In seiner Abschiedsrede sprach Rudolf Anschober von Morddrohungen. Seit November stand der ehemalige Gesundheitsminister unter Polizeischutz. In seiner Rede war es nur ein Nebensatz, den die Medien zur Kenntnis nahmen. Es ist allerdings mittlerweile keine Nebensache mehr. Ich kann mich erinnern, als in den 2000-er Jahren ein Mitarbeiter der britischen Botschaft, nahezu begeistert davon sprach, dass Österreich so anders sei. Er kenne kein Land, in dem ein Minister ohne Personenschutz durch die Straßen Wiens spazieren könne. Diese Zeit ist vorbei, seitdem in den sozialen Medien die Meinungsfreiheit tagtäglich unter Beschuss von Hassbotschaften steht. Die Digitalisierung hat mit sich gebracht, dass mittlerweile jeder Mensch mit Internetanschluss seine kranken Machtfantasien mit rollenden Augen in seine superergonomische Tastatur klopfen kann, während er in seinem wirbelsäulenschonenden Sessel sitzt. Es ist kein Zufall, dass ich an dieser Stelle die männliche Form benutze.

Anschober ist nicht der einzige Betroffene. Mehrere andere Regierungsmitglieder sind ebenfalls wochenlang unter Polizeischutz, da Morddrohungen im Internet aufgetaucht sind. Davon betroffen sind auch Lebenspartner und Kinder. Die Kronen Zeitung hat kürzlich Sebastian Kurz, Alma Zadic, Karl Nehammer und Susanne Raab genannt. Meines Wissens ist das allerdings nur ein Ausschnitt. Wesentlich mehr Regierungsmitglieder sind von Morddrohungen gegen sich oder ihre Kinder betroffen. Mittlerweile würden wir uns selbst belügen, wenn wir von Einzelfällen sprechen.

Virtuelle Rollkommandos

In den sozialen Netzwerken sind wir scheinbar in den 1930-Jahren stecken geblieben. Die Art und Weise wie dort unreflektiert gehetzt, beschimpft und gedroht wird, erinnert an virtuelle Rollkommandos. Diese Aggression hat Auswirkungen im realen Leben, dessen sind sich viele dieser Täter scheinbar nicht bewusst. Denn zumeist schafft es diese Person, ihre vermutlich zwei Gehirnzellen zur Höchstleistung des Tages zu motivieren, indem der Computer eingeschalten und die Hassbotschaft eingeklopft wird. Dann beginnt ein Rad zu Laufen, von dem der Täter scheinbar keine Ahnung hat.

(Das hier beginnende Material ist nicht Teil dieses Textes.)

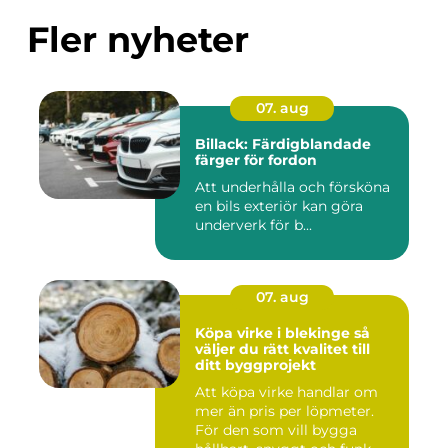
Fler nyheter
07. aug
Billack: Färdigblandade
färger för fordon
Att underhålla och försköna
en bils exteriör kan göra
underverk för b...
07. aug
Köpa virke i blekinge så
väljer du rätt kvalitet till
ditt byggprojekt
Att köpa virke handlar om
mer än pris per löpmeter.
För den som vill bygga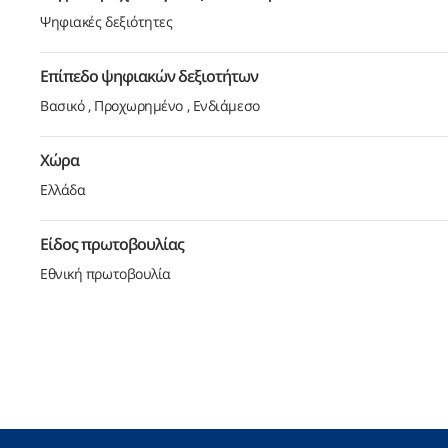
Ψηφιακές δεξιότητες
Επίπεδο ψηφιακών δεξιοτήτων
Βασικό
Προχωρημένο
Ενδιάμεσο
Χώρα
Ελλάδα
Είδος πρωτοβουλίας
Εθνική πρωτοβουλία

Die Meldung wird bemerkt, die Polizei alarmiert und die Betroffenen informiert. Bei den Nachforschungen stößt die Polizei dann auf den Täter, der zumeist „überrascht“ ist, dass Morddrohungen oder die Erstellung von Todeslisten in Österreich verboten sind. Wohlgemerkt sprechen wir nicht von persönlichen Chatnachrichten, wo saloppe Formulierungen unter Freunden erklärbar, verständlich und bei jedem Menschen an der Tagesordnung sind. Denn dabei kennt der Empfänger den Sender und kann die Botschaften richtig einordnen. Sondern von öffentlichen, für alle einseh- und nachlesbaren offenkundigen oder unterschwelligen Drohnachrichten.

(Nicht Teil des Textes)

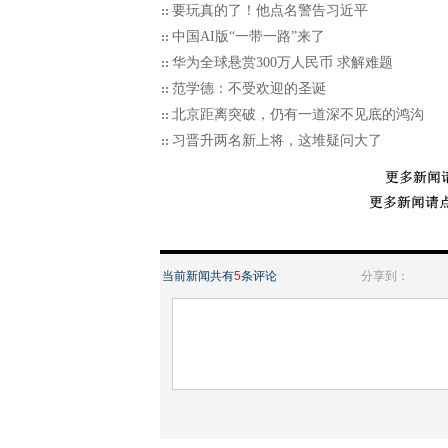
要玩真的了！他点名警告习近平
中国AI版“一带一路”来了
华为全球悬赏300万人民币 求解难题
范学德：不受欢迎的圣诞
北京距离突破，仍有一道深不见底的鸿沟
习晋升两名新上将，这堆疑问大了
当前新闻共有
5
条评论
分享到：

Diese Intoleranz umfasst alle politischen Spektren. Erst kürzlich meinte die deutsche Linken-Politikerin Sahra Wagenknecht in einem Interview mit der Neue Zürcher Zeitung: „Mittlerweile sind auch linke Debatten von extremer Intoleranz geprägt.“

Transparente Strafen

Aktuell sind Morddrohungen an Politiker in der Öffentlichkeit ein Tabuthema. Das sollte es aber nicht sein. Transparenz wäre als Warnsignal für potenzielle Täter wichtig. Denn die meisten wissen tatsächlich nicht, welche Auswirkungen ihre „Posts“ haben können. Es wäre daher sinnvoll darüber zu berichten, wenn ein Täter gefasst wurde, eine Verurteilung erfolgt ist.

Zudem wäre es ein klares Zeichen, wenn der Gesetzgeber den Rahmen schafft, dass der Täter anteilig die Kosten des Polizeischutzes erstatten und psychologische Hilfe in Anspruch nehmen muss. Bei lebensnaher Betrachtung wäre es nämlich hoch an der Zeit zu handeln, bevor etwas passiert. Denn eines muss am Ende des Tages jedem klar sein: Computer einschalten bedeutet auch Hirn anschalten.